* _Supplied entries_:
##########

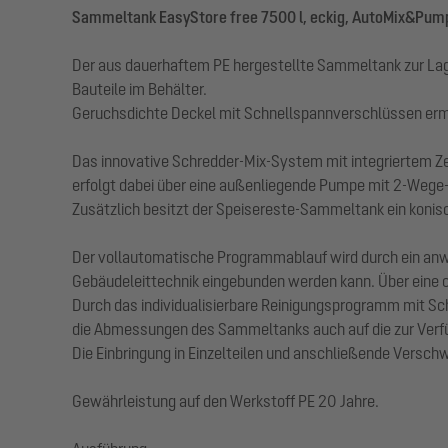
Sammeltank EasyStore free 7500 l, eckig, AutoMix&Pum
Der aus dauerhaftem PE hergestellte Sammeltank zur Lager
Bauteile im Behälter.
Geruchsdichte Deckel mit Schnellspannverschlüssen ermö
Das innovative Schredder-Mix-System mit integriertem Z
erfolgt dabei über eine außenliegende Pumpe mit 2-Wege-
Zusätzlich besitzt der Speisereste-Sammeltank ein konisc
Der vollautomatische Programmablauf wird durch ein anwen
Gebäudeleittechnik eingebunden werden kann. Über eine op
Durch das individualisierbare Reinigungsprogramm mit Sc
die Abmessungen des Sammeltanks auch auf die zur Verf
Die Einbringung in Einzelteilen und anschließende Verschw
Gewährleistung auf den Werkstoff PE 20 Jahre.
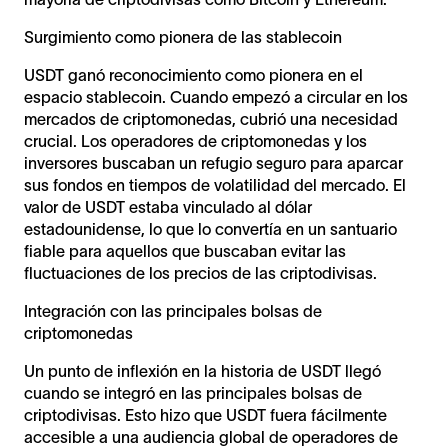
Surgimiento como pionera de las stablecoin
USDT ganó reconocimiento como pionera en el
espacio stablecoin. Cuando empezó a circular en los
mercados de criptomonedas, cubrió una necesidad
crucial. Los operadores de criptomonedas y los
inversores buscaban un refugio seguro para aparcar
sus fondos en tiempos de volatilidad del mercado. El
valor de USDT estaba vinculado al dólar
estadounidense, lo que lo convertía en un santuario
fiable para aquellos que buscaban evitar las
fluctuaciones de los precios de las criptodivisas.
Integración con las principales bolsas de
criptomonedas
Un punto de inflexión en la historia de USDT llegó
cuando se integró en las principales bolsas de
criptodivisas. Esto hizo que USDT fuera fácilmente
accesible a una audiencia global de operadores de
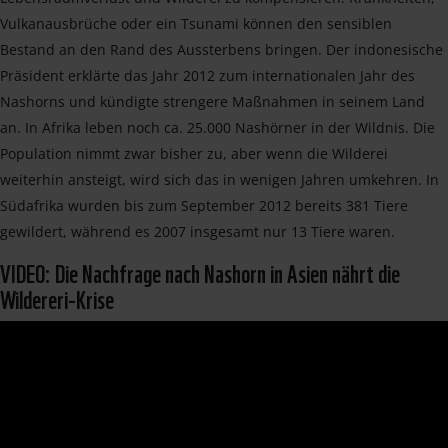
Vulkanausbrüche oder ein Tsunami können den sensiblen
Bestand an den Rand des Aussterbens bringen. Der indonesische
Präsident erklärte das Jahr 2012 zum internationalen Jahr des
Nashorns und kündigte strengere Maßnahmen in seinem Land
an. In Afrika leben noch ca. 25.000 Nashörner in der Wildnis. Die
Population nimmt zwar bisher zu, aber wenn die Wilderei
weiterhin ansteigt, wird sich das in wenigen Jahren umkehren. In
Südafrika wurden bis zum September 2012 bereits 381 Tiere
gewildert, während es 2007 insgesamt nur 13 Tiere waren.
VIDEO: Die Nachfrage nach Nashorn in Asien nährt die
Wildereri-Krise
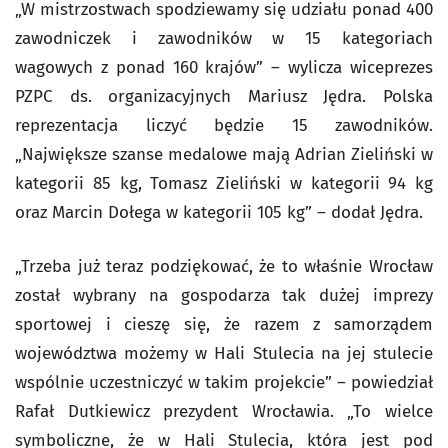
„W mistrzostwach spodziewamy się udziału ponad 400
zawodniczek i zawodników w 15 kategoriach
wagowych z ponad 160 krajów” – wylicza wiceprezes
PZPC ds. organizacyjnych Mariusz Jędra. Polska
reprezentacja liczyć będzie 15 zawodników.
„Największe szanse medalowe mają Adrian Zieliński w
kategorii 85 kg, Tomasz Zieliński w kategorii 94 kg
oraz Marcin Dołega w kategorii 105 kg” – dodał Jędra.
„Trzeba już teraz podziękować, że to właśnie Wrocław
został wybrany na gospodarza tak dużej imprezy
sportowej i cieszę się, że razem z samorządem
województwa możemy w Hali Stulecia na jej stulecie
wspólnie uczestniczyć w takim projekcie” – powiedział
Rafał Dutkiewicz prezydent Wrocławia. „To wielce
symboliczne, że w Hali Stulecia, która jest pod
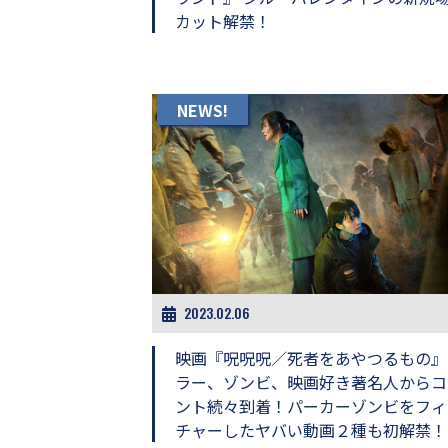
カット解禁！
NEWS!
2023.02.06
映画『呪呪呪／死者をあやつるもの』
ラー、ゾンビ、映画好き著名人からコ
ント続々到着！パーカーゾンビをフィ
チャーしたヤバい動画２種も初解禁！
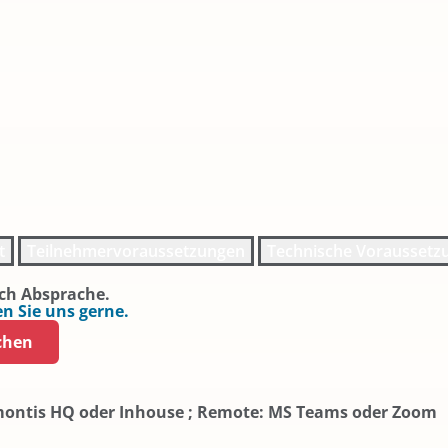
t
Teilnehmervoraussetzungen
Technische Voraussetz
ch Absprache.
n Sie uns gerne.
chen
montis HQ oder Inhouse ; Remote: MS Teams oder Zoom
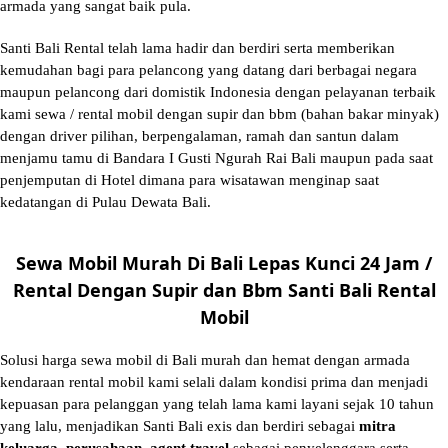
armada yang sangat baik pula.
Santi Bali Rental telah lama hadir dan berdiri serta memberikan
kemudahan bagi para pelancong yang datang dari berbagai negara
maupun pelancong dari domistik Indonesia dengan pelayanan terbaik
kami sewa / rental mobil dengan supir dan bbm (bahan bakar minyak)
dengan driver pilihan, berpengalaman, ramah dan santun dalam
menjamu tamu di Bandara I Gusti Ngurah Rai Bali maupun pada saat
penjemputan di Hotel dimana para wisatawan menginap saat
kedatangan di Pulau Dewata Bali.
Sewa Mobil Murah Di Bali Lepas Kunci 24 Jam /
Rental Dengan Supir dan Bbm Santi Bali Rental
Mobil
Solusi
harga sewa mobil di Bali murah
dan hemat dengan armada
kendaraan rental mobil kami selali dalam kondisi prima dan menjadi
kepuasan para pelanggan yang telah lama kami layani sejak 10 tahun
yang lalu, menjadikan Santi Bali exis dan berdiri sebagai
mitra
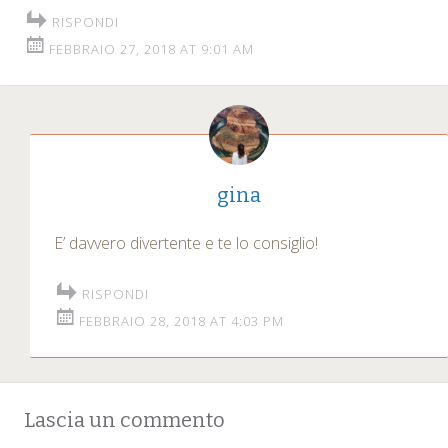
RISPONDI
FEBBRAIO 27, 2018 AT 9:01 AM
gina
E’ davvero divertente e te lo consiglio!
RISPONDI
FEBBRAIO 28, 2018 AT 4:03 PM
Lascia un commento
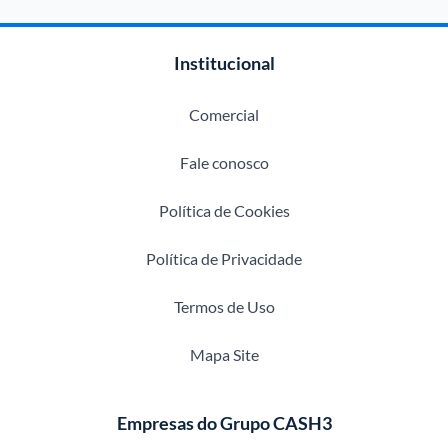
Institucional
Comercial
Fale conosco
Política de Cookies
Política de Privacidade
Termos de Uso
Mapa Site
Empresas do Grupo CASH3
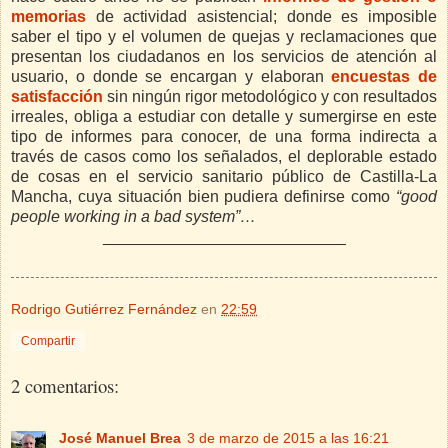
memorias
de actividad asistencial; donde es imposible
saber el tipo y el volumen de quejas y reclamaciones que
presentan los ciudadanos en los servicios de atención al
usuario, o donde se encargan y elaboran
encuestas de
satisfacción
sin ningún rigor metodológico y con resultados
irreales, obliga a estudiar con detalle y sumergirse en este
tipo de informes para conocer, de una forma indirecta a
través de casos como los señalados, el deplorable estado
de cosas en el servicio sanitario público de Castilla-La
Mancha, cuya situación bien pudiera definirse como
“good
people working in a bad system”…
___________________________
Rodrigo Gutiérrez Fernández
en
22:59
Compartir
2 comentarios:
José Manuel Brea
3 de marzo de 2015 a las 16:21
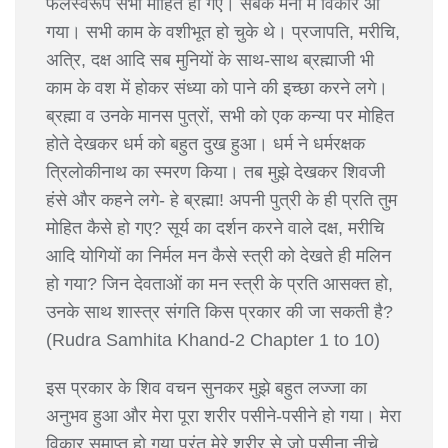
फलस्वरूप सभी मोहित हो गए। सबके मनों में विकार आ
गया। सभी काम के वशीभूत हो चुके थे। प्रजापति, मरीचि,
अत्रि, दक्ष आदि सब मुनियों के साथ-साथ ब्रह्माजी भी
काम के वश में होकर संध्या को पाने की इच्छा करने लगे।
ब्रह्मा व उनके मानस पुत्रों, सभी को एक कन्या पर मोहित
होते देखकर धर्म को बहुत दुख हुआ। धर्म ने धर्मरक्षक
त्रिलोकीनाथ का स्मरण किया। तब मुझे देखकर शिवजी
हंसे और कहने लगे- हे ब्रह्मा! अपनी पुत्री के ही प्रति तुम
मोहित कैसे हो गए? सूर्य का दर्शन करने वाले दक्ष, मरीचि
आदि योगियों का निर्मल मन कैसे स्त्री को देखते ही मलिन
हो गया? जिन देवताओं का मन स्त्री के प्रति आसक्त हो,
उनके साथ शास्त्र संगति किस प्रकार की जा सकती है?
(Rudra Samhita Khand-2 Chapter 1 to 10)
इस प्रकार के शिव वचन सुनकर मुझे बहुत लज्जा का
अनुभव हुआ और मेरा पूरा शरीर पसीने-पसीने हो गया। मेरा
विकार समाप्त हो गया परंतु मेरे शरीर से जो पसीना नीचे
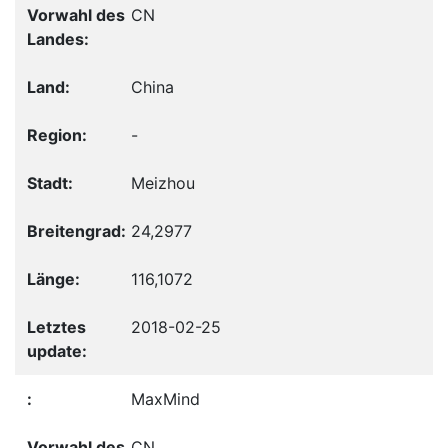
CN
China
-
Meizhou
24,2977
116,1072
2018-02-25
MaxMind
CN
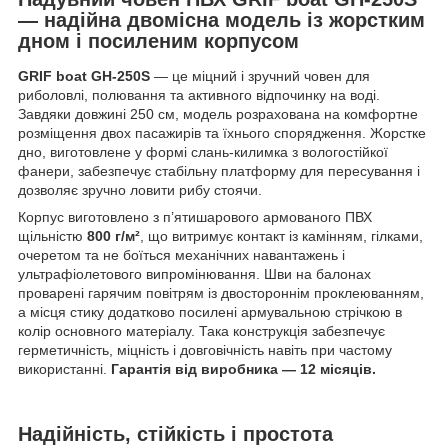
— надійна двомісна модель із жорстким
дном і посиленим корпусом
GRIF boat GH-250S
— це міцний і зручний човен для
риболовлі, полювання та активного відпочинку на воді.
Завдяки довжині 250 см, модель розрахована на комфортне
розміщення двох пасажирів та їхнього спорядження. Жорстке
дно, виготовлене у формі слань-килимка з вологостійкої
фанери, забезпечує стабільну платформу для пересування і
дозволяє зручно ловити рибу стоячи.
Корпус виготовлено з п’ятишарового армованого ПВХ
щільністю
800 г/м²
, що витримує контакт із камінням, гілками,
очеретом та не боїться механічних навантажень і
ультрафіолетового випромінювання. Шви на балонах
проварені гарячим повітрям із двостороннім проклеюванням,
а місця стику додатково посилені армувальною стрічкою в
колір основного матеріалу. Така конструкція забезпечує
герметичність, міцність і довговічність навіть при частому
використанні.
Гарантія від виробника — 12 місяців.
Надійність, стійкість і простота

##########

* _What is needed_: The reply should hold the entries above from the line with "Vulkanausbrüche oder ein" to the line with "映画『呪呪呪／死者をあやつるもの』", duplicated exactly, pictures excluded.

* _Task response_:
Vulkanausbrüche oder ein Tsunami können den sensiblen
Bestand an den Rand des Aussterbens bringen. Der indonesische
Präsident erklärte das Jahr 2012 zum internationalen Jahr des
Nashorns und kündigte strengere Maßnahmen in seinem Land
an. In Afrika leben noch ca. 25.000 Nashörner in der Wildnis. Die
Population nimmt zwar bisher zu, aber wenn die Wilderei
weiterhin ansteigt, wird sich das in wenigen Jahren umkehren. In
Südafrika wurden bis zum September 2012 bereits 381 Tiere
gewildert, während es 2007 insgesamt nur 13 Tiere waren.
VIDEO: Die Nachfrage nach Nashorn in Asien nährt die
Wildereri-Krise
„W mistrzostwach spodziewamy się udziału ponad 400
zawodniczek i zawodników w 15 kategoriach
wagowych z ponad 160 krajów” – wylicza wiceprezes
PZPC ds. organizacyjnych Mariusz Jędra. Polska
reprezentacja liczyć będzie 15 zawodników.
„Największe szanse medalowe mają Adrian Zieliński w
kategorii 85 kg, Tomasz Zieliński w kategorii 94 kg
oraz Marcin Dołega w kategorii 105 kg” – dodał Jędra.
„Trzeba już teraz podziękować, że to właśnie Wrocław
został wybrany na gospodarza tak dużej imprezy
sportowej i cieszę się, że razem z samorządem
województwa możemy w Hali Stulecia na jej stulecie
wspólnie uczestniczyć w takim projekcie” – powiedział
Rafał Dutkiewicz prezydent Wrocławia. „To wielce
symboliczne, że w Hali Stulecia, która jest pod
カット解禁！
NEWS!
2023.02.06
映画『呪呪呪／死者をあやつるもの』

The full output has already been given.